__Problem to solve__: Would you please restate the data exactly as it stands, apart from the pictures?

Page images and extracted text
○ ○ ○ ○

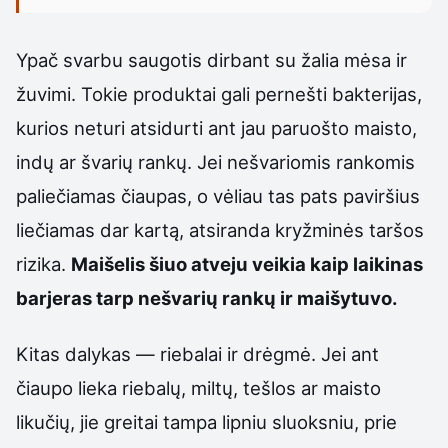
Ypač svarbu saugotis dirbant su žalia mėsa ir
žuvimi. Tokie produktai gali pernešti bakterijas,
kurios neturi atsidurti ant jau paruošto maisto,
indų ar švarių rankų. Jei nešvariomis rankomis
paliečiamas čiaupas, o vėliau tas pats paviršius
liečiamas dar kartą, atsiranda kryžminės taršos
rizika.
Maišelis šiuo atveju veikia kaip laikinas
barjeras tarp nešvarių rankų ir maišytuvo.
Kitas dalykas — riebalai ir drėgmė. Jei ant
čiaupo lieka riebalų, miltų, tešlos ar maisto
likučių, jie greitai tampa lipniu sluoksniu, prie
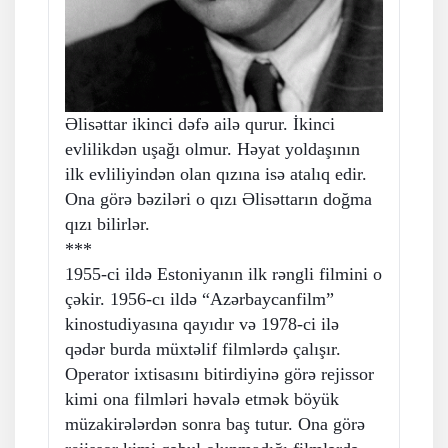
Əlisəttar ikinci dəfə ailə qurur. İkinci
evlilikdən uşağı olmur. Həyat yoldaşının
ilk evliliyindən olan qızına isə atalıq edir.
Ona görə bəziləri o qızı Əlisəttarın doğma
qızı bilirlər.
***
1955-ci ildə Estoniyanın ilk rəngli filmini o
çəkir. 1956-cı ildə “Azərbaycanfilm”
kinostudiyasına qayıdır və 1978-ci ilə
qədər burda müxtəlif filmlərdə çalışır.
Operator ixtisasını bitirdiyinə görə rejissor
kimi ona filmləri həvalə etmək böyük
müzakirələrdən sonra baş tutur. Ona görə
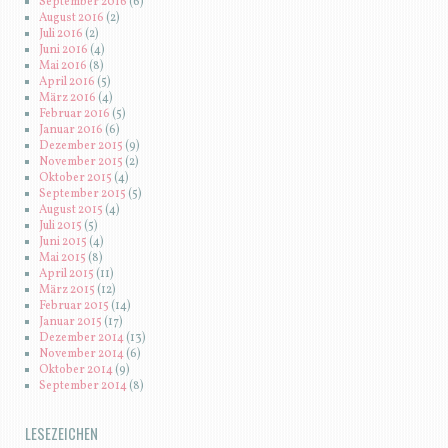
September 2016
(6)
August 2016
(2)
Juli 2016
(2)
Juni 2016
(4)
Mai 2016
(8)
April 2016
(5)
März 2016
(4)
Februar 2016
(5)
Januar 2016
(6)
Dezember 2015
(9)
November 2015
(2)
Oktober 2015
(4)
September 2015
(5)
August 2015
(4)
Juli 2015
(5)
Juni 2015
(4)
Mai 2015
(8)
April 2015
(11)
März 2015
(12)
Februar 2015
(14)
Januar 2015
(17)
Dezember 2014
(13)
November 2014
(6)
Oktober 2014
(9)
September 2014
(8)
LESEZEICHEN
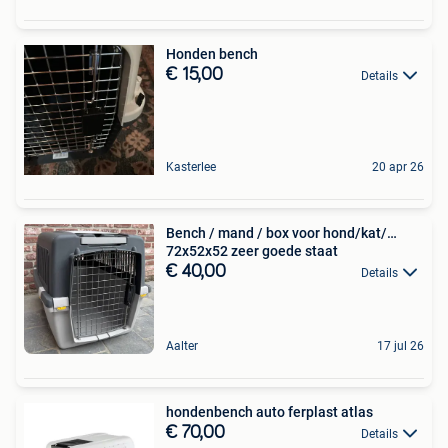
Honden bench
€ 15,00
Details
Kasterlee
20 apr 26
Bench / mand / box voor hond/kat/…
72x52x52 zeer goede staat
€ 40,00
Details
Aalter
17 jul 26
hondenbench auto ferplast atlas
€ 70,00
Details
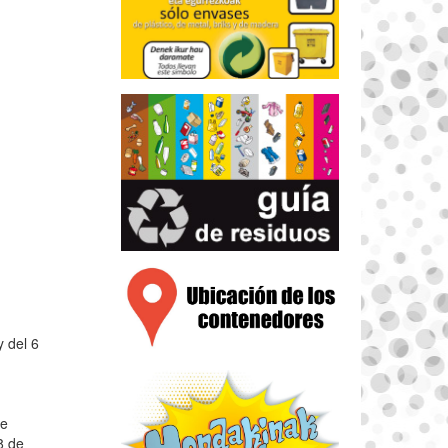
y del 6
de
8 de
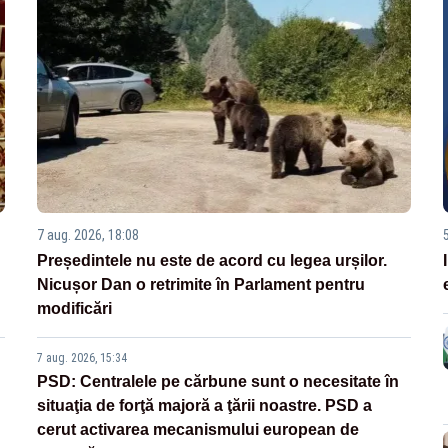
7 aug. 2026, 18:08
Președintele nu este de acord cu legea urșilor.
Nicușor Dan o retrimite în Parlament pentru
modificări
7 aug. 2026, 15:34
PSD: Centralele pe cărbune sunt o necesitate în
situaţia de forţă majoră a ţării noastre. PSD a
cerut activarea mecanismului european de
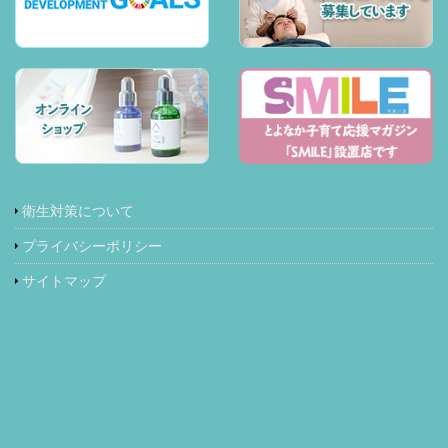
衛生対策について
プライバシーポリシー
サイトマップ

○ ○ ○ ○

__Output__:
Ypač svarbu saugotis dirbant su žalia mėsa ir
žuvimi. Tokie produktai gali pernešti bakterijas,
kurios neturi atsidurti ant jau paruošto maisto,
indų ar švarių rankų. Jei nešvariomis rankomis
paliečiamas čiaupas, o vėliau tas pats paviršius
liečiamas dar kartą, atsiranda kryžminės taršos
rizika.
Maišelis šiuo atveju veikia kaip laikinas
barjeras tarp nešvarių rankų ir maišytuvo.
Kitas dalykas — riebalai ir drėgmė. Jei ant
čiaupo lieka riebalų, miltų, tešlos ar maisto
likučių, jie greitai tampa lipniu sluoksniu, prie
Əlisəttar ikinci dəfə ailə qurur. İkinci
evlilikdən uşağı olmur. Həyat yoldaşının
ilk evliliyindən olan qızına isə atalıq edir.
Ona görə bəziləri o qızı Əlisəttarın doğma
qızı bilirlər.
***
1955-ci ildə Estoniyanın ilk rəngli filmini o
çəkir. 1956-cı ildə “Azərbaycanfilm”
kinostudiyasına qayıdır və 1978-ci ilə
qədər burda müxtəlif filmlərdə çalışır.
Operator ixtisasını bitirdiyinə görə rejissor
kimi ona filmləri həvalə etmək böyük
müzakirələrdən sonra baş tutur. Ona görə
September 2016
(6)
August 2016
(2)
Juli 2016
(2)
Juni 2016
(4)
Mai 2016
(8)
April 2016
(5)
März 2016
(4)
Februar 2016
(5)
Januar 2016
(6)
Dezember 2015
(9)
November 2015
(2)
Oktober 2015
(4)
September 2015
(5)
August 2015
(4)
Juli 2015
(5)
Juni 2015
(4)
Mai 2015
(8)
April 2015
(11)
März 2015
(12)
Februar 2015
(14)
Januar 2015
(17)
Dezember 2014
(13)
November 2014
(6)
Oktober 2014
(9)
September 2014
(8)
LESEZEICHEN
Honden bench
€ 15,00
Details
Kasterlee
20 apr 26
Bench / mand / box voor hond/kat/…
72x52x52 zeer goede staat
€ 40,00
Details
Aalter
17 jul 26
hondenbench auto ferplast atlas
€ 70,00
Details
y del 6
de
8 de
7 aug. 2026, 18:08
Președintele nu este de acord cu legea urșilor.
Nicușor Dan o retrimite în Parlament pentru
modificări
7 aug. 2026, 15:34
PSD: Centralele pe cărbune sunt o necesitate în
situaţia de forţă majoră a ţării noastre. PSD a
cerut activarea mecanismului european de
衛生対策について
プライバシーポリシー
サイトマップ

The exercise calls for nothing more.